Evaluation of exosome separation from human serum by frit-inlet asymmetrical flow field-flow fractionation and multiangle light scattering

Exosomes is 50- 150-nm-diameter extracellular vesicles secreted by all mammalian cell except mature red blood cells and contribute to a variety of physiological and pathological functions in the body. Many methods have been used to isolate and analyze exosomes, resulting in inconsistencies in the trial and raise the question of how to compare the results obtained using different approaches. Questions have also been raised about the purity of the preparations relating to the size and type of lipoprotein vesicles and presence.
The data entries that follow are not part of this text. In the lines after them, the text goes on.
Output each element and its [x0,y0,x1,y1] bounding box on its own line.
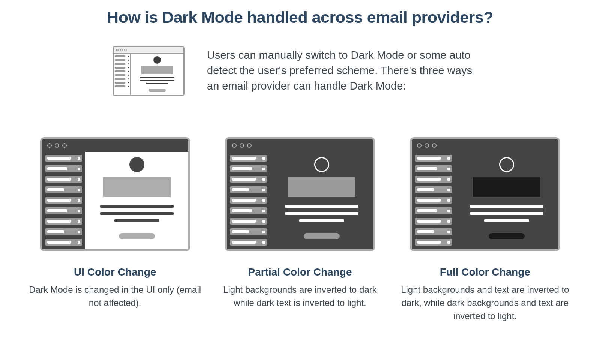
text-line-icon [146,83,168,84]
traffic-light-icon [240,143,244,148]
text-line-icon [285,205,358,208]
intro-illustration [112,46,184,96]
traffic-light-icon [120,49,123,51]
avatar-icon [499,157,514,172]
email-sidebar [42,152,86,249]
traffic-light-icon [124,49,127,51]
avatar-icon [129,157,144,172]
text-line-icon [140,80,174,81]
browser-icon [410,137,560,251]
traffic-light-icon [424,143,429,148]
browser-icon [40,137,190,251]
text-line-icon [484,219,529,222]
traffic-light-icon [62,143,67,148]
mini-sidebar [114,54,131,95]
column-full-color-change: Full Color Change Light backgrounds and … [396,137,574,322]
text-line-icon [285,212,358,215]
text-line-icon [140,77,174,78]
browser-icon [225,137,375,251]
mini-email-pane [131,54,183,95]
text-line-icon [100,205,174,208]
column-title: Full Color Change [396,266,574,278]
intro-text: Users can manually switch to Dark Mode o… [207,48,477,94]
traffic-light-icon [47,143,52,148]
email-pane-dark [270,152,373,249]
text-line-icon [470,212,543,215]
titlebar [412,139,558,152]
mini-titlebar [114,47,183,54]
titlebar [227,139,373,152]
titlebar [42,139,188,152]
email-sidebar [412,152,455,249]
column-desc: Dark Mode is changed in the UI only (ema… [29,283,201,310]
page-title: How is Dark Mode handled across email pr… [26,8,574,27]
text-line-icon [100,212,174,215]
column-title: Partial Color Change [211,266,388,278]
email-sidebar [227,152,270,249]
traffic-light-icon [232,143,237,148]
avatar-icon [314,157,329,172]
button-pill-icon [148,89,166,92]
mini-browser-icon [112,46,184,96]
hero-block-icon [288,177,356,197]
intro-row: Users can manually switch to Dark Mode o… [112,46,574,96]
text-line-icon [114,219,159,222]
examples-row: UI Color Change Dark Mode is changed in … [26,137,574,322]
traffic-light-icon [432,143,436,148]
hero-block-icon [473,177,540,197]
column-desc: Light backgrounds and text are inverted … [399,283,571,322]
traffic-light-icon [417,143,422,148]
text-line-icon [470,205,543,208]
traffic-light-icon [247,143,252,148]
avatar-icon [153,56,161,64]
column-partial-color-change: Partial Color Change Light backgrounds a… [211,137,388,322]
column-ui-color-change: UI Color Change Dark Mode is changed in … [26,137,204,322]
button-pill-icon [119,233,155,239]
button-pill-icon [489,233,525,239]
button-pill-icon [304,233,340,239]
column-title: UI Color Change [26,266,204,278]
traffic-light-icon [55,143,59,148]
email-pane-light [86,152,188,249]
email-pane-dark [455,152,558,249]
hero-block-icon [103,177,171,197]
traffic-light-icon [116,49,118,51]
hero-block-icon [141,66,173,74]
column-desc: Light backgrounds are inverted to dark w… [214,283,386,310]
text-line-icon [299,219,344,222]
Thus, researchers often find it challenging to identify exosome isolation protocol is optimal for their experimental needs. Our laboratory has compared ultracentrifugation and commercial precipitation- and column-based exosome isolation kit for exosome preparations. Here, we present a protocol for exosome isolation using the two most commonly used methods, ultracentrifugation and precipitation, followed by downstream analysis. We used NanoSight nanoparticle tracking analysis and flow cytometry (Cytek®) to determine the concentration and size of the exosome.

Imaging flow cytometry can be used for both exosomes size and surface markers immunophenotype in exosomes (ImageStream®). High performance liquid -Kromatografi followed by nano-flow liquid chromatography mass spectrometry (LCMS) of exosome fractions can be used to determine the presence of lipoproteins, the LCMS is able to provide a proteomic profile of exosome preparations. We found that the method of precipitation is six times faster and resulted in ~ 2.5-fold higher concentration of exosomes per milliliter compared with ultracentrifugation. Both methods produce extracellular vesicles in various sizes of exosomes, and both preparations, including apoproteins. © 2020 Wiley Periodicals LLC.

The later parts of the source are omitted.